Dissenting Tamil lawmakers in Sri Lanka form new coalition

A group of dissenting Sri Lankan Tamil lawmakers has formed a new coalition to challenge the Tamil National Alliance.

COLOMBO: A group of dissenting Sri Lankan Tamil lawmakers has formed a new coalition to challenge the TNA which has come under severe criticism for going soft on the government's delay in delivering justice to the minority community, a parliamentarian said today.

Tamil parliamentarian Sivashakthi Anandan said the Tamil Liberation Alliance (TLA) has been formed to challenge the Tamil National Alliance (TNA) which is the main political front for the Tamil minorities in Sri Lanka.

The new alliance hopes to contest the forthcoming local council elections as their first endeavour.

Anandan, who represents Eelam People's Revolutionary Liberation Front, said that his party along with the Tamil United Liberation Front (TULF) of veteran Tamil leader V Ananda Sangaree have joined together to form the TLA.

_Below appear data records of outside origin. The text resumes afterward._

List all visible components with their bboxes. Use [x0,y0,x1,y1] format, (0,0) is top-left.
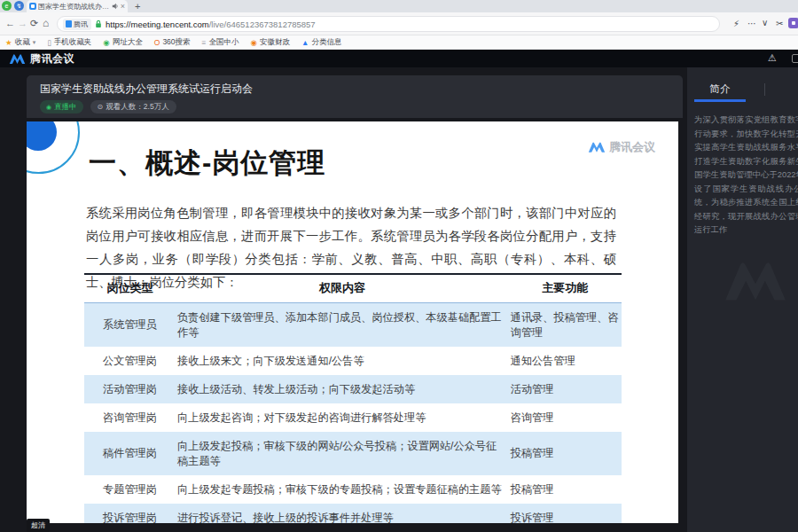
meeting-header: 腾讯会议 ⚠ [0,50,798,67]
bookmark-label: 分类信息 [311,37,341,48]
bookmark-label: 安徽财政 [260,37,290,48]
bookmark-icon: ◉ [251,38,257,47]
presentation-slide: 腾讯会议 一、概述-岗位管理 系统采用岗位角色制管理，即各管理模块中的接收对象为… [27,121,678,523]
url-host: https://meeting.tencent.com [106,20,209,29]
bookmark-item[interactable]: O360搜索 [154,37,191,48]
table-cell: 进行投诉登记、接收上级的投诉事件并处理等 [176,504,509,523]
bookmark-icon: ▲ [301,38,309,47]
bookmark-item[interactable]: ◉安徽财政 [251,37,290,48]
table-cell: 向上级发起专题投稿；审核下级的专题投稿；设置专题征稿的主题等 [176,475,509,504]
site-badge[interactable]: 腾讯 [63,19,91,30]
slide-table-body: 系统管理员负责创建下级管理员、添加本部门成员、岗位授权、本级基础配置工作等通讯录… [84,303,622,524]
refresh-icon[interactable]: ⟳ [30,18,38,29]
table-cell: 系统管理员 [84,303,176,348]
brand-name: 腾讯会议 [30,51,74,66]
table-row: 公文管理岗接收上级来文；向下级发送通知/公告等通知公告管理 [84,347,622,375]
slide-heading: 一、概述-岗位管理 [89,145,325,182]
watermark-logo-icon [588,141,606,153]
tab-active-underline [694,99,746,102]
table-cell: 向上级发起投稿；审核下级的网站/公众号投稿；设置网站/公众号征稿主题等 [176,432,509,475]
url-text: https://meeting.tencent.com/live/6465123… [106,20,316,29]
table-row: 活动管理岗接收上级活动、转发上级活动；向下级发起活动等活动管理 [84,375,622,403]
badge-row: ◉ 直播中 ⊙ 观看人数：2.5万人 [40,100,176,113]
address-bar: ← → ⟳ ⌂ 腾讯 https://meeting.tencent.com/l… [0,12,798,35]
video-quality-badge[interactable]: 超清 [27,519,50,532]
table-row: 稿件管理岗向上级发起投稿；审核下级的网站/公众号投稿；设置网站/公众号征稿主题等… [84,432,622,475]
table-header-row: 岗位类型权限内容主要功能 [84,274,622,303]
viewers-badge: ⊙ 观看人数：2.5万人 [90,100,176,113]
table-cell: 咨询管理 [509,403,622,432]
dropdown-icon[interactable]: ∨ [762,18,768,27]
table-row: 咨询管理岗向上级发起咨询；对下级发起的咨询进行解答处理等咨询管理 [84,403,622,432]
back-icon[interactable]: ← [5,18,15,28]
sidebar: 简介 为深入贯彻落实党组教育数字化战略行动要求，加快数字化转型升级，切实提高学生… [687,67,798,532]
tab-favicon-icon [29,3,36,10]
bookmark-item[interactable]: ◉网址大全 [103,37,142,48]
tab-audio-icon[interactable] [112,3,119,10]
live-title: 国家学生资助战线办公管理系统试运行启动会 [40,82,253,97]
screenshot-icon[interactable]: ✂ [776,19,783,28]
bookmark-label: 网址大全 [113,37,143,48]
browser-tab-strip: e ↯ 国家学生资助战线办公管理 × + [0,0,798,12]
url-path: /live/6465123673812785857 [209,20,316,29]
viewers-count: 观看人数：2.5万人 [106,102,168,113]
url-input[interactable]: 腾讯 https://meeting.tencent.com/live/6465… [57,16,720,32]
table-cell: 公文管理岗 [84,347,176,375]
alert-icon[interactable]: ⚠ [768,52,777,64]
table-row: 系统管理员负责创建下级管理员、添加本部门成员、岗位授权、本级基础配置工作等通讯录… [84,303,622,348]
sidebar-watermark-logo-icon [723,259,788,303]
bookmark-icon: ▯ [47,38,51,47]
live-status-label: 直播中 [54,102,77,113]
browser-tab[interactable]: 国家学生资助战线办公管理 × [27,0,128,12]
live-info-panel: 国家学生资助战线办公管理系统试运行启动会 ◉ 直播中 ⊙ 观看人数：2.5万人 [27,75,683,118]
table-cell: 投稿管理 [509,475,622,504]
table-cell: 负责创建下级管理员、添加本部门成员、岗位授权、本级基础配置工作等 [176,303,509,348]
bookmark-icon: O [154,38,160,47]
bookmark-icon: ◉ [103,38,109,47]
table-cell: 投诉管理 [509,504,622,523]
table-header-cell: 岗位类型 [84,274,176,303]
bookmark-item[interactable]: ▲分类信息 [301,37,341,48]
site-badge-icon [66,20,72,27]
assistant-icon[interactable]: ↯ [14,1,24,11]
table-cell: 专题管理岗 [84,475,176,504]
brand[interactable]: 腾讯会议 [9,51,74,66]
table-cell: 通讯录、投稿管理、咨询管理 [509,303,622,348]
roles-table: 岗位类型权限内容主要功能 系统管理员负责创建下级管理员、添加本部门成员、岗位授权… [84,273,622,523]
table-cell: 接收上级活动、转发上级活动；向下级发起活动等 [176,375,509,403]
bookmark-dropdown-icon[interactable]: ▾ [33,39,36,46]
site-badge-label: 腾讯 [74,20,88,29]
live-status-badge: ◉ 直播中 [40,100,83,113]
live-dot-icon: ◉ [46,104,51,111]
bookmark-label: 360搜索 [162,37,190,48]
table-cell: 通知公告管理 [509,347,622,375]
table-row: 投诉管理岗进行投诉登记、接收上级的投诉事件并处理等投诉管理 [84,504,622,523]
bookmark-label: 收藏 [15,37,30,48]
home-icon[interactable]: ⌂ [43,17,49,29]
bookmarks-bar: ★收藏▾▯手机收藏夹◉网址大全O360搜索≡全国中小◉安徽财政▲分类信息 [0,35,798,50]
header-edge-icon[interactable] [792,54,798,63]
bookmark-item[interactable]: ▯手机收藏夹 [47,37,91,48]
table-header-cell: 权限内容 [176,274,509,303]
more-menu-icon[interactable]: ⋯ [747,19,756,28]
bookmark-item[interactable]: ★收藏▾ [5,37,35,48]
table-row: 专题管理岗向上级发起专题投稿；审核下级的专题投稿；设置专题征稿的主题等投稿管理 [84,475,622,504]
table-cell: 投稿管理 [509,432,622,475]
quick-access-icon[interactable]: ⚡ [733,19,739,28]
table-cell: 稿件管理岗 [84,432,176,475]
bookmark-item[interactable]: ≡全国中小 [202,37,239,48]
table-cell: 向上级发起咨询；对下级发起的咨询进行解答处理等 [176,403,509,432]
tab-intro[interactable]: 简介 [694,82,746,96]
watermark-brand-text: 腾讯会议 [609,139,655,155]
extension-icon[interactable] [788,18,798,28]
tencent-meeting-logo-icon [9,53,26,65]
browser-logo-icon[interactable]: e [2,1,12,11]
new-tab-button[interactable]: + [135,1,140,12]
table-cell: 投诉管理岗 [84,504,176,523]
viewers-icon: ⊙ [98,103,104,111]
bookmark-label: 全国中小 [209,37,239,48]
forward-icon[interactable]: → [18,18,27,28]
main-area: 国家学生资助战线办公管理系统试运行启动会 ◉ 直播中 ⊙ 观看人数：2.5万人 … [0,67,798,532]
tab-close-icon[interactable]: × [121,2,125,11]
tab-title: 国家学生资助战线办公管理 [38,2,110,12]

"We cannot agree with the current TNA policies, there will be more Tamil parties joining the TLA soon," he said.

The moderate TNA and its leader R Sampanthan, the main opposition leader, have come under strong criticism from the Tamil nationalists for going soft on the government's delay in delivering justice to Tamils.

The TNA's moderation has meant they no longer espouse the cause for a separate Tamil homeland.

They have expressed willingness to work for a solution within an undivided Sri Lanka.

The Tamil nationalists allege that President Maithripala Sirisena, who was backed by them against Mahinda Rajapaksa's pro-Sinhala majority regime, has not delivered justice to the Tamils.

The government has said that its resolve to deliver justice to the victims of the country's three-decade long civil war remains firm and it is working towards making the reconciliation process with Tamils a success.

The UN Human Rights Council has criticised Sri Lanka's "slow" progress in addressing its wartime past and reiterated its earlier call for hybrid court of international and local judges to investigate allegations of rights violations.

The Tamil minority insists on a probe with foreign judges, saying that the Sri Lankan judicial system could not be relied upon to deliver justice to Tamil victims of the conflict.

According to the UN figures, up to 40,000 civilians were killed by the security forces during Rajapaksa's regime that brought an end to nearly three-decades long civil war in Sri Lanka with the defeat of the LTTE in 2009.